Return, from the data below, each line that contains the word "site".

◆ **Records provided**:
BEGIN

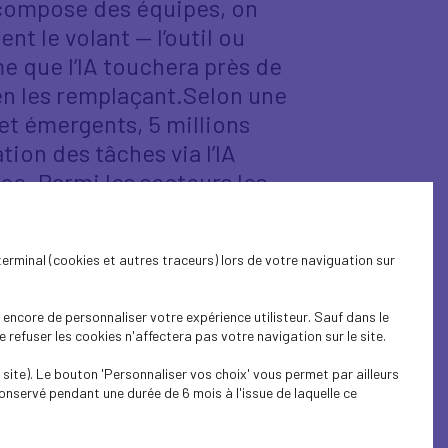
ecompose des équipes, on
nt le volant — l’outil ou
me que l’IA touchera près de
en les remplaçant.Selon une
et émergents, 5 millions
tion des tâches via l’IA
ce. Parmi les secteurs les
) l’architecture et les
s, le design, selon les
terminal (cookies et autres traceurs) lors de votre naviguation sur
end ce tournant à bras-le-
de croissance responsable ?
encore de personnaliser votre expérience utilisteur. Sauf dans le
t sécurisée, sans casser
refuser les cookies n'affectera pas votre navigation sur le site.
onsabilités, éthique,
site). Le bouton 'Personnaliser vos choix' vous permet par ailleurs
cceptable et partagée ?
onservé pendant une durée de 6 mois à l'issue de laquelle ce
de la révolution IA. On
ées, arbitrages concrets.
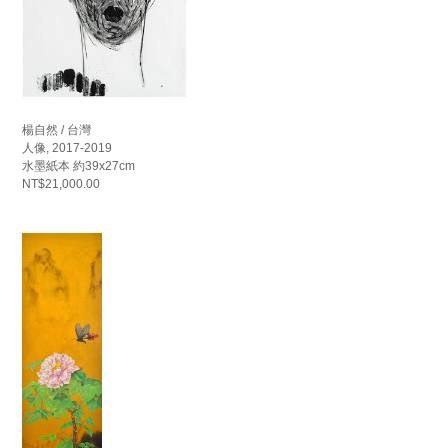
楊自然 / 台灣
人像, 2017-2019
水墨紙本 約39x27cm
NT$21,000.00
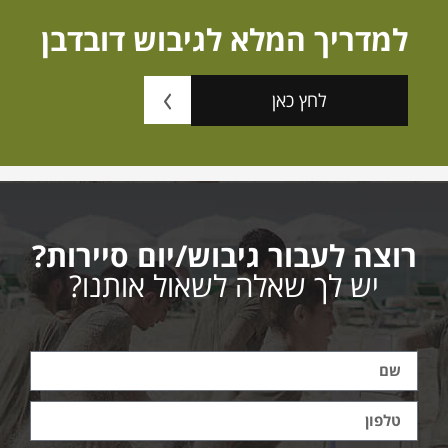
למדריך המלא לגיבוש דובדבן
לחץ כאן
רוצה לעבור גיבוש/יום סיירות?
יש לך שאלה לשאול אותנו?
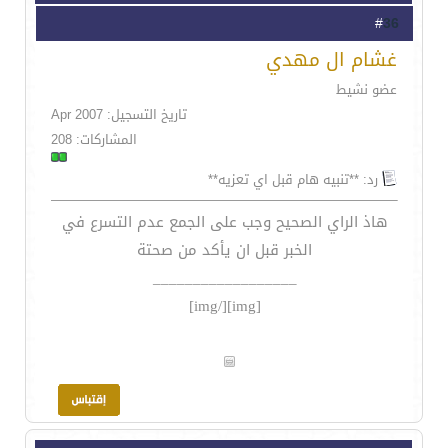
36
#
غشام ال مهدي
عضو نشيط
تاريخ التسجيل: Apr 2007
المشاركات: 208
رد: **تنبيه هام قبل اي تعزيه**
هاذ الراي الصحيح وجب على الجمع عدم التسرع في
الخبر قبل ان يأكد من صحتة
__________________
[/img]
[img]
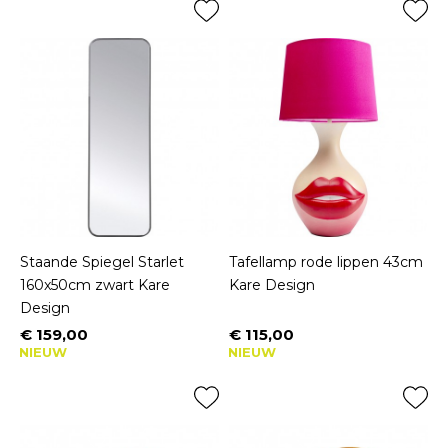
Staande Spiegel Starlet
Tafellamp rode lippen 43cm
160x50cm zwart Kare
Kare Design
Design
€ 159,00
€ 115,00
Prijs
Prijs
NIEUW
NIEUW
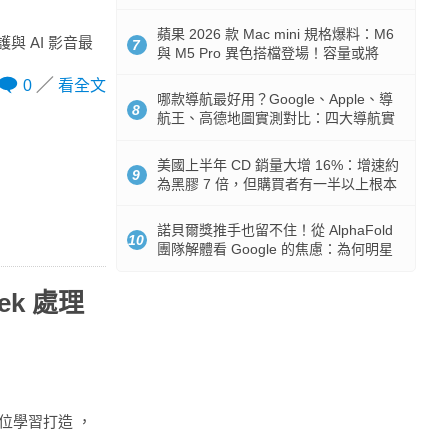
市時間
蘋果 2026 款 Mac mini 規格爆料：M6
護與 AI 影音最
7
與 M5 Pro 異色搭檔登場！容量或將
512GB 起跳
0
看全文
哪款導航最好用？Google、Apple、導
8
航王、高德地圖實測對比：四大導航實
測懶人包
美國上半年 CD 銷量大增 16%：增速約
9
為黑膠 7 倍，但購買者有一半以上根本
沒有播放器
諾貝爾獎推手也留不住！從 AlphaFold
10
團隊解體看 Google 的焦慮：為何明星
實驗室要為 Gemini 讓路？
Tek 處理
小學數位學習打造 ，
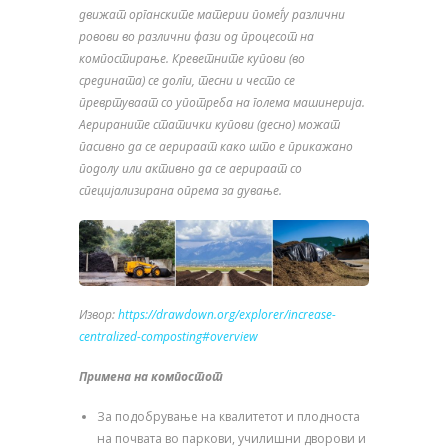
движат органските материи помеѓу различни
ровови во различни фази од процесот на
компостирање. Креветните купови (во
средината) се долги, тесни
и често се
преврт
уваат со употреба на голема машинерија.
Аерираните статички купови (десно) можат
пасивно да се аерираат како што е прикажано
подолу или активно да се аерираат со
специјализирана опрема за дување.
Извор:
https://drawdown.org/explorer/increase-
centralized-composting#overview
Примена на компостот
За подобрување на квалитетот и плодноста
на почвата во паркови, училишни дворови и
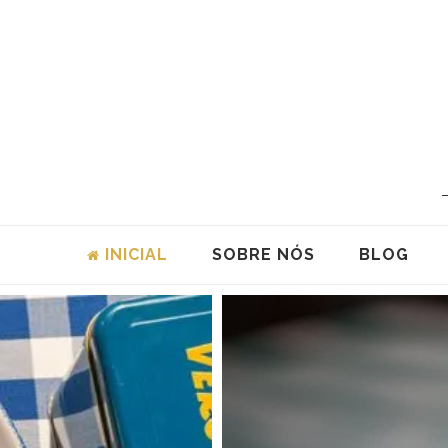
INICIAL
SOBRE NÓS
BLOG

END

◆ **Exercise response**:
refuser les cookies n'affectera pas votre navigation sur le site.
site). Le bouton 'Personnaliser vos choix' vous permet par ailleurs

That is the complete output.